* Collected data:

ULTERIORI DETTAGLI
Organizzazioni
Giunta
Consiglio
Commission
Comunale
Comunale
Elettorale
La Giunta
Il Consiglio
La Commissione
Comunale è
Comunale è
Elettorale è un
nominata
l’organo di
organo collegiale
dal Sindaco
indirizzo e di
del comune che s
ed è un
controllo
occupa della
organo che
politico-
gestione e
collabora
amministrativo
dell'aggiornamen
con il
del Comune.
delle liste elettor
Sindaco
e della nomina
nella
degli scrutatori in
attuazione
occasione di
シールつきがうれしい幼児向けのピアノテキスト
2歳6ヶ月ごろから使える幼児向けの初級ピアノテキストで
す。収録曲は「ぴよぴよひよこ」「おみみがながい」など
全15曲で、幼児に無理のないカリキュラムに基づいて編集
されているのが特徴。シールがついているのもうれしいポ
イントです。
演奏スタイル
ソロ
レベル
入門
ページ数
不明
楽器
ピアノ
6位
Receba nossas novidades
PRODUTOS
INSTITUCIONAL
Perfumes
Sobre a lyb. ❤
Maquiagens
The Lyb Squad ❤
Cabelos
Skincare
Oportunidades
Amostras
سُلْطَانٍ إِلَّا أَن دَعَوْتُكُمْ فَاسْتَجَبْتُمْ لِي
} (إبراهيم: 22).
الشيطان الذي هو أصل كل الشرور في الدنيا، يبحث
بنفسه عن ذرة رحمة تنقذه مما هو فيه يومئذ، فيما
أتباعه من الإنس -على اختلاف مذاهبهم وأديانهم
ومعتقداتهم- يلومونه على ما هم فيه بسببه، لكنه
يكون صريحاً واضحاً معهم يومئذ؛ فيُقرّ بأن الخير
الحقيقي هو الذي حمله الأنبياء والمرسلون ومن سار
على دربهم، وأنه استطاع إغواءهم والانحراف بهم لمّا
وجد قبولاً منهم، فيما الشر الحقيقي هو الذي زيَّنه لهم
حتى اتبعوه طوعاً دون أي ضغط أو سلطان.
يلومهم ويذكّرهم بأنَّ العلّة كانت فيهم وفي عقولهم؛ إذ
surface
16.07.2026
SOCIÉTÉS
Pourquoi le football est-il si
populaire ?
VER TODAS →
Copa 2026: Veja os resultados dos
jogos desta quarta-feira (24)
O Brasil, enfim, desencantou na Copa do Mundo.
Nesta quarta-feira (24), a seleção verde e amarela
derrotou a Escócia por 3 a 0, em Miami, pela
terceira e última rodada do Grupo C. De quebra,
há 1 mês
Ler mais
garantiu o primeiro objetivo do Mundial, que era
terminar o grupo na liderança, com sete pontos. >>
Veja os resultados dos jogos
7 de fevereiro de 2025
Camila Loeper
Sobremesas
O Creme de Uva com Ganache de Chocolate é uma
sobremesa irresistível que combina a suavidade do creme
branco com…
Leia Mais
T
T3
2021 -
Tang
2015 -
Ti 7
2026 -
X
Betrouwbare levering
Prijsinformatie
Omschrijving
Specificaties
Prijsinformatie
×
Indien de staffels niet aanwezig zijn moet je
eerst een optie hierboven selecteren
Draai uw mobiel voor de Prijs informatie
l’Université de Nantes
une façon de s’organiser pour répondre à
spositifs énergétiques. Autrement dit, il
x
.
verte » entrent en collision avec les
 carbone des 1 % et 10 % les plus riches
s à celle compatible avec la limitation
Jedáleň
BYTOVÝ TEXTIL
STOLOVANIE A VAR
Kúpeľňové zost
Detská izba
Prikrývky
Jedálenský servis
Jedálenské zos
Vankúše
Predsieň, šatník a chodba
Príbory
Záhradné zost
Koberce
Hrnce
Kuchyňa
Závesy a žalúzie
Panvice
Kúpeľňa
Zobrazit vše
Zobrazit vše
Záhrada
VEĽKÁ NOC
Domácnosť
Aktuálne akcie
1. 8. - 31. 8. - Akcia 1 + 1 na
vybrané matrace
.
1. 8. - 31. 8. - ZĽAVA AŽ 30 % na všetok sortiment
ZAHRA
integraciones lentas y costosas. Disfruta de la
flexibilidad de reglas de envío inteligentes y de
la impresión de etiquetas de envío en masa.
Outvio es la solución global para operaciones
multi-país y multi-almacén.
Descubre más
--
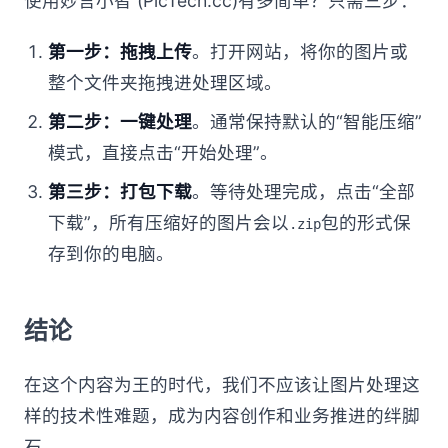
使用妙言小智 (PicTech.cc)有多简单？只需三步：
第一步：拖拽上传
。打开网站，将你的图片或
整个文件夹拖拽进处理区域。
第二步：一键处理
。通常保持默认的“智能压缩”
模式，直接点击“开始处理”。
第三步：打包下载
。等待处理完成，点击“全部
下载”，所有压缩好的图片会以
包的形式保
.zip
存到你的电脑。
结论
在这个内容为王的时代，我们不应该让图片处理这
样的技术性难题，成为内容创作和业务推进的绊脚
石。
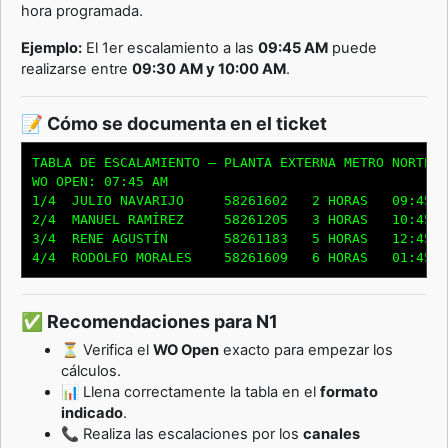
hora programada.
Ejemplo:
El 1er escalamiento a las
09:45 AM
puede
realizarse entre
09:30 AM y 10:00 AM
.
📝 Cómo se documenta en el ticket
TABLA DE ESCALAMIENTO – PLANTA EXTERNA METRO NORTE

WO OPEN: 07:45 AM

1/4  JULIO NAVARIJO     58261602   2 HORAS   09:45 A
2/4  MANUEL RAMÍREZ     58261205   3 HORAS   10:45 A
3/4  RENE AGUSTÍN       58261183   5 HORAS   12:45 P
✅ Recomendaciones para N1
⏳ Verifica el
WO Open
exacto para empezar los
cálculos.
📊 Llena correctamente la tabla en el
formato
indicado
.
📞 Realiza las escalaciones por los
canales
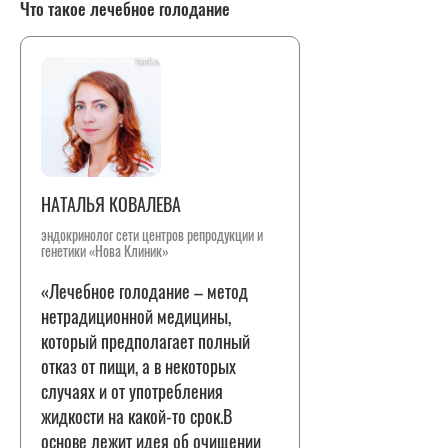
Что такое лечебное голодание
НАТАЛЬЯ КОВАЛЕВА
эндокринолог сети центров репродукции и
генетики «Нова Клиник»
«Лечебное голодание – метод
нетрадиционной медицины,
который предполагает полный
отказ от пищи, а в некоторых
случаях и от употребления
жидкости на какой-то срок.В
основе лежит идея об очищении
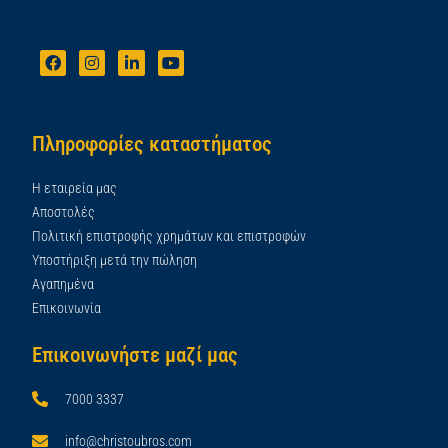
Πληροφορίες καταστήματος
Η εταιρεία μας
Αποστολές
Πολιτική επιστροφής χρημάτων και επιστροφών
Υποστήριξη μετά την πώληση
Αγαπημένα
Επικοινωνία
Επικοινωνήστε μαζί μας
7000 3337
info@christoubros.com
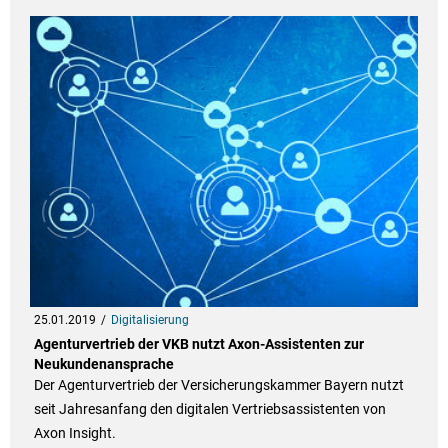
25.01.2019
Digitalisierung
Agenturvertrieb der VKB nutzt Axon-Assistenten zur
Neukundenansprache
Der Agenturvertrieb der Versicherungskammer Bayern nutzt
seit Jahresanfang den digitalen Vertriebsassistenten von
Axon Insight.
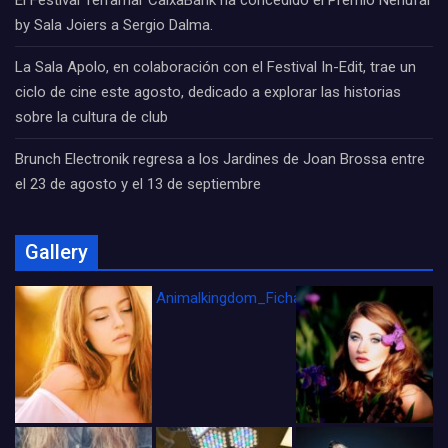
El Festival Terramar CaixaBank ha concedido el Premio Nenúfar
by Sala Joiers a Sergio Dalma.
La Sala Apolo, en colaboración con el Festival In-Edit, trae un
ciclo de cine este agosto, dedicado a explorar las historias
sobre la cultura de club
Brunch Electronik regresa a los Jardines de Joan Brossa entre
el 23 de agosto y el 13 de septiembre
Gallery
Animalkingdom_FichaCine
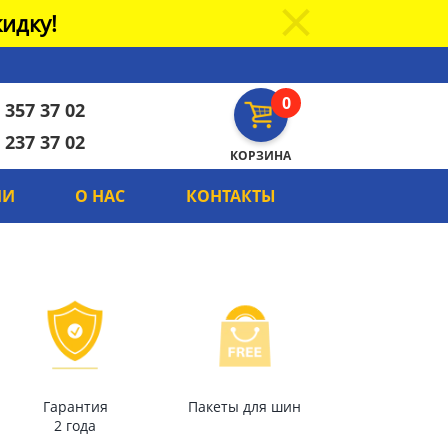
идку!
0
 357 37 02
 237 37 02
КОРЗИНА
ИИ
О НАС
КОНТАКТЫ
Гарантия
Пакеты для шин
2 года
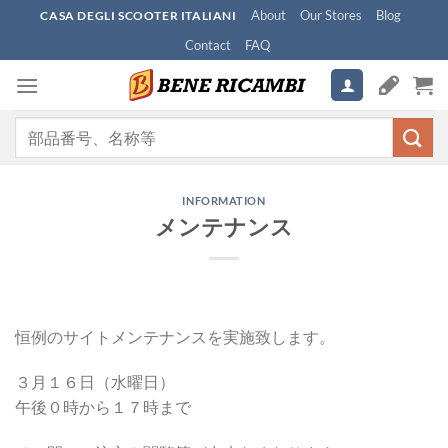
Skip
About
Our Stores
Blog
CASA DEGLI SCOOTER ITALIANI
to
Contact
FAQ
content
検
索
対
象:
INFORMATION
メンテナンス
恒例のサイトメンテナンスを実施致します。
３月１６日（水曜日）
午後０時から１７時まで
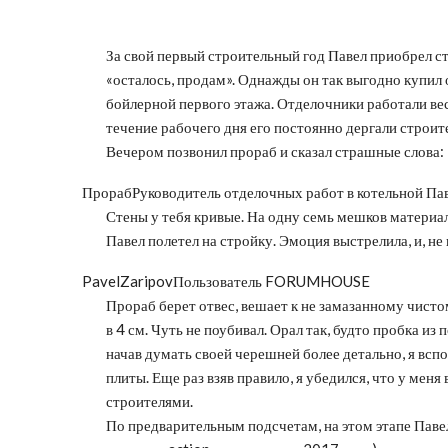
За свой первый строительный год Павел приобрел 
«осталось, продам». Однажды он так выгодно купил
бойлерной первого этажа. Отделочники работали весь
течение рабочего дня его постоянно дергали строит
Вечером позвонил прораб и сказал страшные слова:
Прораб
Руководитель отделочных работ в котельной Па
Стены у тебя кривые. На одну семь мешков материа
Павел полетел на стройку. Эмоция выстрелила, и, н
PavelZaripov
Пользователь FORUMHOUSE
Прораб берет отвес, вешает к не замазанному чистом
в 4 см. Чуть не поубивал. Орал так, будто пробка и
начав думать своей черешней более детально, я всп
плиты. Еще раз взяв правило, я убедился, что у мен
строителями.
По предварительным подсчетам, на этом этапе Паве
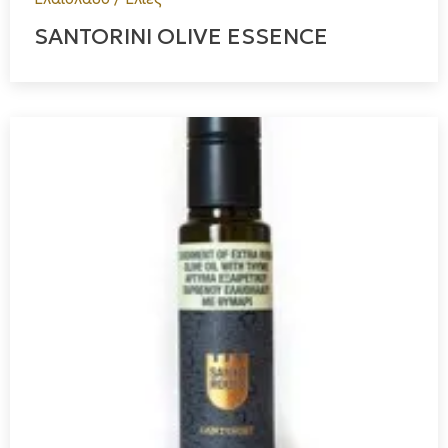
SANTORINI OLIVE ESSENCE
---
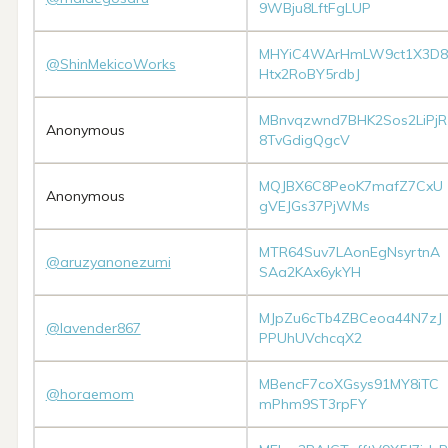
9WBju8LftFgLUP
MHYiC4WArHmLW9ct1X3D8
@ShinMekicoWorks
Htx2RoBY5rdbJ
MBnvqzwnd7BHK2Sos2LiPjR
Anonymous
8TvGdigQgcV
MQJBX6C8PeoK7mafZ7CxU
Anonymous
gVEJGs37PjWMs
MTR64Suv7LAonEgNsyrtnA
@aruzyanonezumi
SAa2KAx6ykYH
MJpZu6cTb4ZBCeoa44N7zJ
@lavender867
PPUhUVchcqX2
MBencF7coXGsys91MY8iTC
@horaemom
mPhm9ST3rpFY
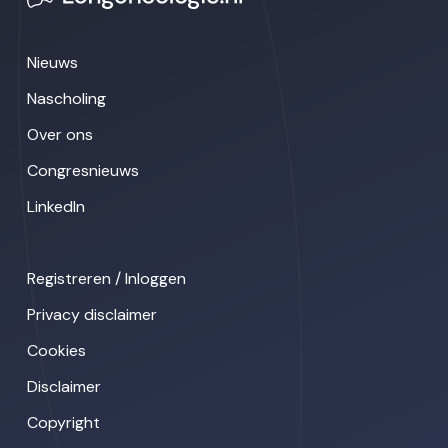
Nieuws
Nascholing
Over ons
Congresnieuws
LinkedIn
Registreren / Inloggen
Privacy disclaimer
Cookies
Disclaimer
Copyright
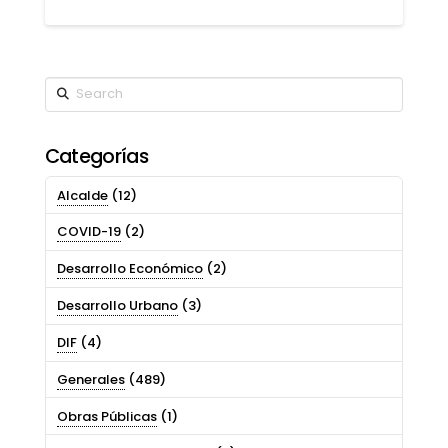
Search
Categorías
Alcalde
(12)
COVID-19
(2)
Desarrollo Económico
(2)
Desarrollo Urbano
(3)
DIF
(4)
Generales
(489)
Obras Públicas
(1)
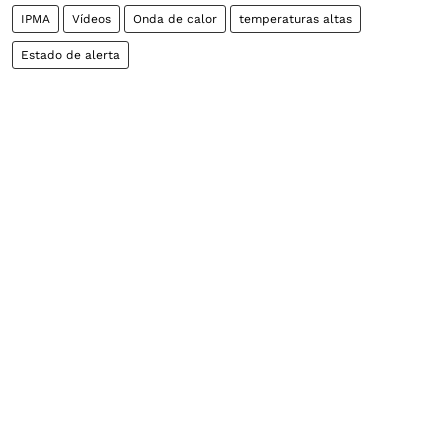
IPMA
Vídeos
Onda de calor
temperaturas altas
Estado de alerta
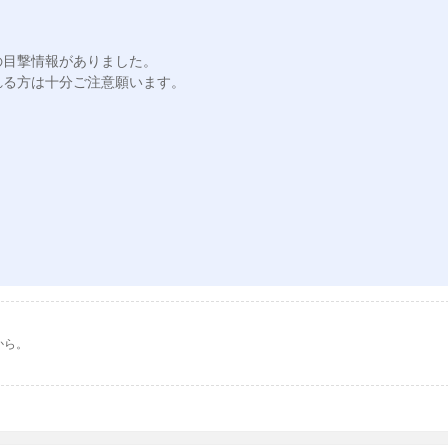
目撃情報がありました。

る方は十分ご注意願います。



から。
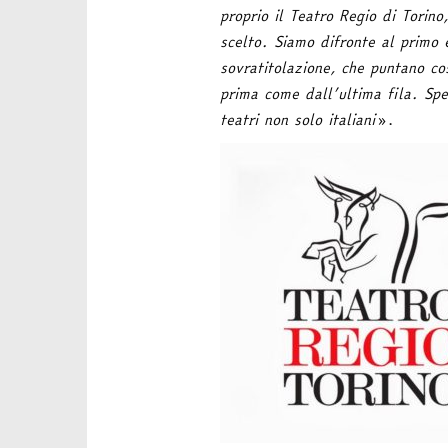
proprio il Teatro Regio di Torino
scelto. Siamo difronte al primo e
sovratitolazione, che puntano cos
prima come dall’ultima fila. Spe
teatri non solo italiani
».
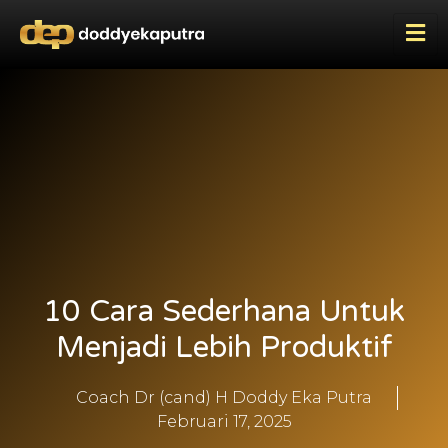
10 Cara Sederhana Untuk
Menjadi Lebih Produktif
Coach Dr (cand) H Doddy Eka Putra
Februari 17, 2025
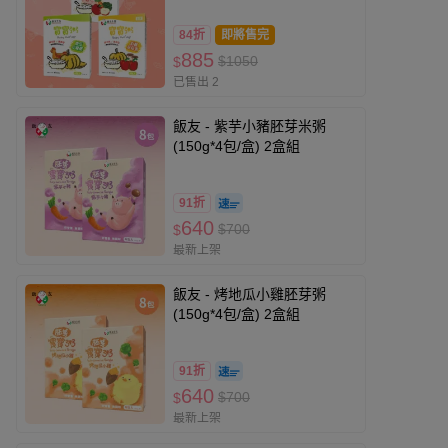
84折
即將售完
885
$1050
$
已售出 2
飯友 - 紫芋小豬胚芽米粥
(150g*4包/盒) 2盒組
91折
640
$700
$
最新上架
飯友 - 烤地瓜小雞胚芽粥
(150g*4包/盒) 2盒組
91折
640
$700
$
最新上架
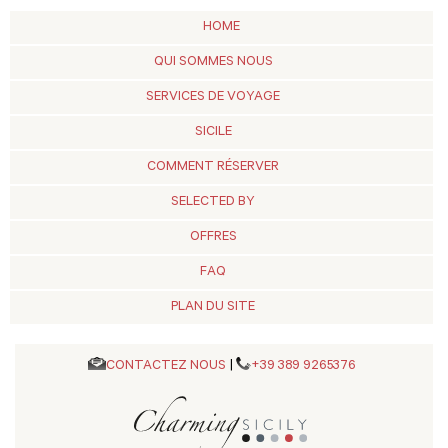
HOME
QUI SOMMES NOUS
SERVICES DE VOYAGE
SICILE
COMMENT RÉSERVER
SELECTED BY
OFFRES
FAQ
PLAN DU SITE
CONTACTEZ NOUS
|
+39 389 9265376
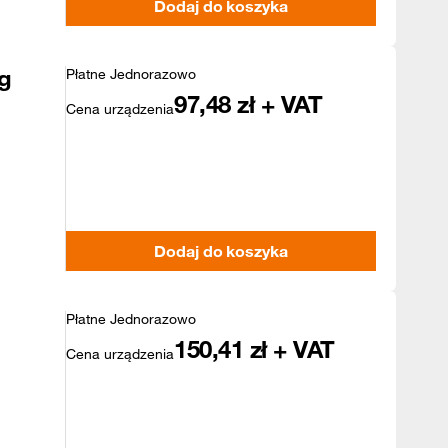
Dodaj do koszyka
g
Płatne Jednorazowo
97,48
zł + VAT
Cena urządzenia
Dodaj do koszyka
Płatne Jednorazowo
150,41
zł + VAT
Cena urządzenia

* What the task asks:
Reproduce exactly the lines above from the line with "ULTERIORI DETTAGLI" to the line with "2歳6ヶ月ごろから使える幼児向けの初級ピアノテキストで", including both, and add nothing.

* Task response:
ULTERIORI DETTAGLI
Organizzazioni
Giunta
Consiglio
Commission
Comunale
Comunale
Elettorale
La Giunta
Il Consiglio
La Commissione
Comunale è
Comunale è
Elettorale è un
nominata
l’organo di
organo collegiale
dal Sindaco
indirizzo e di
del comune che s
ed è un
controllo
occupa della
organo che
politico-
gestione e
collabora
amministrativo
dell'aggiornamen
con il
del Comune.
delle liste elettor
Sindaco
e della nomina
nella
degli scrutatori in
attuazione
occasione di
シールつきがうれしい幼児向けのピアノテキスト
2歳6ヶ月ごろから使える幼児向けの初級ピアノテキストで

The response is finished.